> **EXERCISE GOAL**
The answer must be every line below that holds the word "nbsp".

> **SOURCE RECORDS**
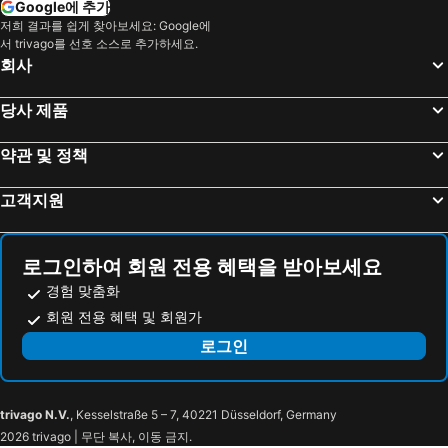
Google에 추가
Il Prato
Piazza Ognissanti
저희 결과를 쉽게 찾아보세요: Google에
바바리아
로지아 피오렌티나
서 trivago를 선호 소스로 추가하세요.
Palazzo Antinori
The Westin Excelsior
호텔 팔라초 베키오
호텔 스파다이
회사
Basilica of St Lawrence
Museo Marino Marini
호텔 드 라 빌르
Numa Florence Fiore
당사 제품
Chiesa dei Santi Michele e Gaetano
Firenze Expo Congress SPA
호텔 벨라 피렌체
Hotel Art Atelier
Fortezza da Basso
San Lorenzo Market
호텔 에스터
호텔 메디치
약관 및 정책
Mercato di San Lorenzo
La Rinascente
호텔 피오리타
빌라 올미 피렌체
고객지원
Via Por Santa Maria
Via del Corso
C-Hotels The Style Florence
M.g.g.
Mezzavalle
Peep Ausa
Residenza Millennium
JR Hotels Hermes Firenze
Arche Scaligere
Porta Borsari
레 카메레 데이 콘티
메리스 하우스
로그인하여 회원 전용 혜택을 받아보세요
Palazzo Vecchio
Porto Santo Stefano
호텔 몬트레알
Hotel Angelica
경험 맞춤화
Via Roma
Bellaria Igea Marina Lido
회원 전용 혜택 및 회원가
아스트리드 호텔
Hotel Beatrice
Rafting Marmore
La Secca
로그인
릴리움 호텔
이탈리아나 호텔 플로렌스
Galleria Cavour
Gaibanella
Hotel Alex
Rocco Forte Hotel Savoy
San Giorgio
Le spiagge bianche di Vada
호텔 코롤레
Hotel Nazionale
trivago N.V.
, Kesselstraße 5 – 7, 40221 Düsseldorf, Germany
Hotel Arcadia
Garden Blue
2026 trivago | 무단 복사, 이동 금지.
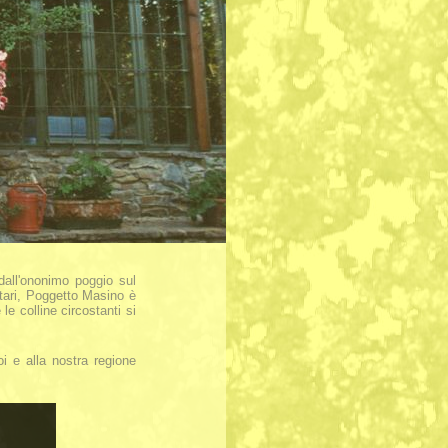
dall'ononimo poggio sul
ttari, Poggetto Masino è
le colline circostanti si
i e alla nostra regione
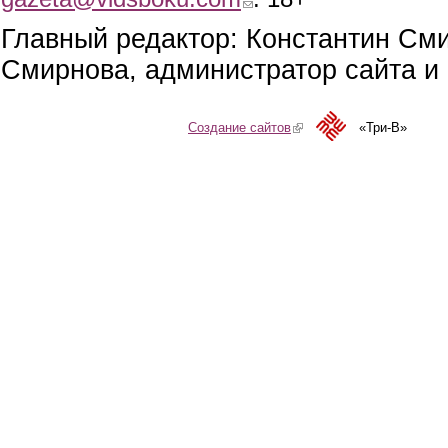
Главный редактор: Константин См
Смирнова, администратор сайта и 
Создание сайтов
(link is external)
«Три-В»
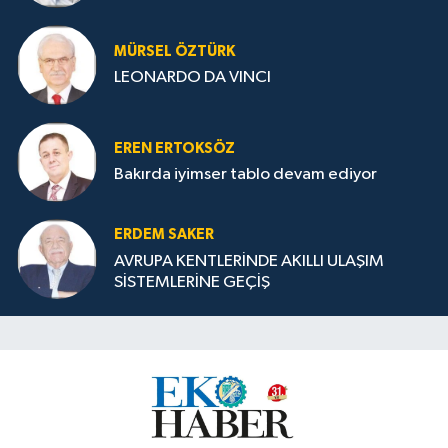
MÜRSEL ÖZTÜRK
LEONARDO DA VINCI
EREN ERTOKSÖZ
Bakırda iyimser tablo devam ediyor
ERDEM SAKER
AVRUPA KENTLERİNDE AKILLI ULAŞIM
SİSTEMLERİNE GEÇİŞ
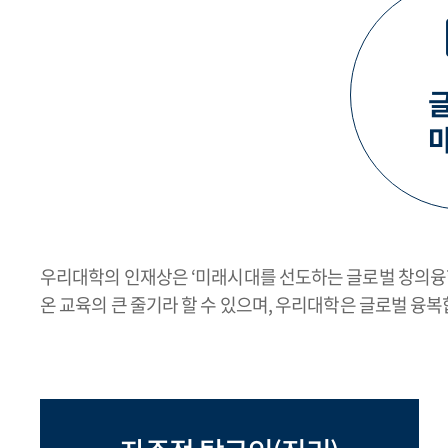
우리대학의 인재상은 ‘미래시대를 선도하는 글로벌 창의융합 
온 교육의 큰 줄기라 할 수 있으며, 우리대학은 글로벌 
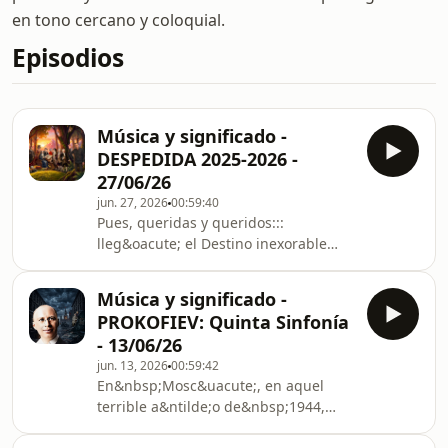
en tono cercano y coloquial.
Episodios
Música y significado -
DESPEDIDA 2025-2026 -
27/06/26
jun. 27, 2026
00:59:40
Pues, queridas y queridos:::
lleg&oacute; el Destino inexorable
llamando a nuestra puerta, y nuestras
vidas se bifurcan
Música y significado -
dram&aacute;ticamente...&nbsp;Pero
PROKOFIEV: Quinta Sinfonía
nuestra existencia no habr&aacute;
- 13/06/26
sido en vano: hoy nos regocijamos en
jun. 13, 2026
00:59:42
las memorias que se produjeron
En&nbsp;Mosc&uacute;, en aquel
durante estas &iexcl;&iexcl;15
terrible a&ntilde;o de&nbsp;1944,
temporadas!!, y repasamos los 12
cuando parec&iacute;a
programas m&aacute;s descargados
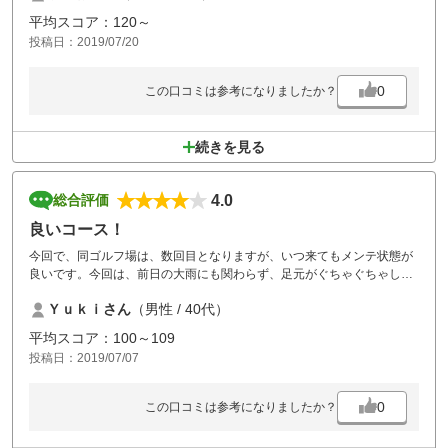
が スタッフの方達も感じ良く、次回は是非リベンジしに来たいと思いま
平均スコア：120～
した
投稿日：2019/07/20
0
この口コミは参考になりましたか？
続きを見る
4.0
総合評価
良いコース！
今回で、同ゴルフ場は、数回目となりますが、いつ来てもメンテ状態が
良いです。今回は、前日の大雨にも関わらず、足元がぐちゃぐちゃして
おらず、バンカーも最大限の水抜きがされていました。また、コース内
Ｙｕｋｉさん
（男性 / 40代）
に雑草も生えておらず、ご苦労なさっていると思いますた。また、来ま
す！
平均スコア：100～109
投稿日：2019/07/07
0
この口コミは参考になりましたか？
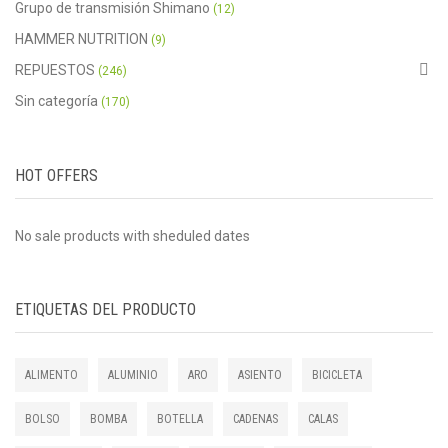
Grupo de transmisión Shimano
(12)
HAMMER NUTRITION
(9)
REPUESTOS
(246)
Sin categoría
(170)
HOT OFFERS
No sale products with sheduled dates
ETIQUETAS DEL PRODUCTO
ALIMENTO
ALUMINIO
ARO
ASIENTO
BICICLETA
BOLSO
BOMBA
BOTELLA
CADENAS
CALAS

> **SOLUTION TO THIS PROBLEM**
dram&aacute;ticamente...&nbsp;Pero
En&nbsp;Mosc&uacute;, en aquel
terrible a&ntilde;o de&nbsp;1944,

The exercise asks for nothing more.